MLS-C01: AWS Certified Machine Learning - Specialty

76%

Question 1

A Machine Learning Specialist is designing a system for improving sales for a company.
The objective is to use the large amount of information the company has on users' behavior and product preferences to predict which products users would like based on the users' similarity to other users.

What should the Specialist do to meet this objective?
Build a content-based filtering recommendation engine with Apache Spark ML on Amazon EMR
Build a collaborative filtering recommendation engine with Apache Spark ML on Amazon EMR.
Build a model-based filtering recommendation engine with Apache Spark ML on Amazon EMR
Build a combinative filtering recommendation engine with Apache Spark ML on Amazon EMR




Answer is Build a collaborative filtering recommendation engine with Apache Spark ML on Amazon EMR.

Collaborative filtering is a technique used to recommend products to users based on their similarity to other users. It is a widely used method for building recommendation engines. Apache Spark ML is a distributed machine learning library that provides scalable implementations of collaborative filtering algorithms. Amazon EMR is a managed cluster platform that provides easy access to Apache Spark and other distributed computing frameworks.

Reference:
https://aws.amazon.com/blogs/big-data/building-a-recommendation-engine-with-spark-ml-on-amazon-emr-using-zeppelin/

Question 2

A Mobile Network Operator is building an analytics platform to analyze and optimize a company's operations using Amazon Athena and Amazon S3.
The source systems send data in .CSV format in real time. The Data Engineering team wants to transform the data to the Apache Parquet format before storing it on Amazon S3.

Which solution takes the LEAST effort to implement?
Ingest .CSV data using Apache Kafka Streams on Amazon EC2 instances and use Kafka Connect S3 to serialize data as Parquet
Ingest .CSV data from Amazon Kinesis Data Streams and use Amazon Glue to convert data into Parquet.
Ingest .CSV data using Apache Spark Structured Streaming in an Amazon EMR cluster and use Apache Spark to convert data into Parquet.
Ingest .CSV data from Amazon Kinesis Data Streams and use Amazon Kinesis Data Firehose to convert data into Parquet.




Answer is Ingest .CSV data from Amazon Kinesis Data Streams and use Amazon Glue to convert data into Parquet.

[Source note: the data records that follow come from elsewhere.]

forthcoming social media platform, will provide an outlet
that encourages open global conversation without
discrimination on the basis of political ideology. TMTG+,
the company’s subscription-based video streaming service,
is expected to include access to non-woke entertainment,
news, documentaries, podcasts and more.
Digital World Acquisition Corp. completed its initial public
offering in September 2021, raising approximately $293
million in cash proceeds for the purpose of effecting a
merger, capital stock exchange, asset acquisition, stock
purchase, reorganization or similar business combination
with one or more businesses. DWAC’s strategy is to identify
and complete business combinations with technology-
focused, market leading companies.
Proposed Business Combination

Amazon Kinesis Data Firehose can convert the format of your input data from JSON to Apache Parquet or Apache ORC before storing the data in Amazon S3. Parquet and ORC are columnar data formats that save space and enable faster queries compared to row-oriented formats like JSON. If you want to convert an input format other than JSON, such as comma-separated values (CSV) or structured text, you can use AWS Lambda to transform it to JSON first. For more information, see Amazon Kinesis Data Firehose Data Transformation. So there is additional work involved with firehose. Reference:
https://docs.aws.amazon.com/firehose/latest/dev/record-format-conversion.html

https://github.com/ecloudvalley/Building-a-Data-Lake-with-AWS-Glue-and-Amazon-S3

https://aws.amazon.com/blogs/aws/new-serverless-streaming-etl-with-aws-glue/

Question 3

A Machine Learning Specialist is using an Amazon SageMaker notebook instance in a private subnet of a corporate VPC.
The ML Specialist has important data stored on the Amazon SageMaker notebook instance's Amazon EBS volume, and needs to take a snapshot of that EBS volume. However, the ML Specialist cannot find the Amazon SageMaker notebook instance's EBS volume or Amazon EC2 instance within the VPC.

Why is the ML Specialist not seeing the instance visible in the VPC?
Amazon SageMaker notebook instances are based on the EC2 instances within the customer account, but they run outside of VPCs.
Amazon SageMaker notebook instances are based on the Amazon ECS service within customer accounts.
Amazon SageMaker notebook instances are based on EC2 instances running within AWS service accounts.
Amazon SageMaker notebook instances are based on AWS ECS instances running within AWS service accounts.




Answer is Amazon SageMaker notebook instances are based on EC2 instances running within AWS service accounts.

An Amazon SageMaker managed VPC can only be created in an Amazon managed Account. Notebooks can run inside AWS managed VPC or customer managed VPC.

A cannot be correct because it says Sagemakers EC2 instances run with VPC which is not correct, as with VPC means governed by its network policies incase of Sagemaker

Reference:
https://docs.aws.amazon.com/sagemaker/latest/dg/studio-notebooks-and-internet-access.html

Question 4

A manufacturing company has structured and unstructured data stored in an Amazon S3 bucket. A Machine Learning Specialist wants to use SQL to run queries on this data.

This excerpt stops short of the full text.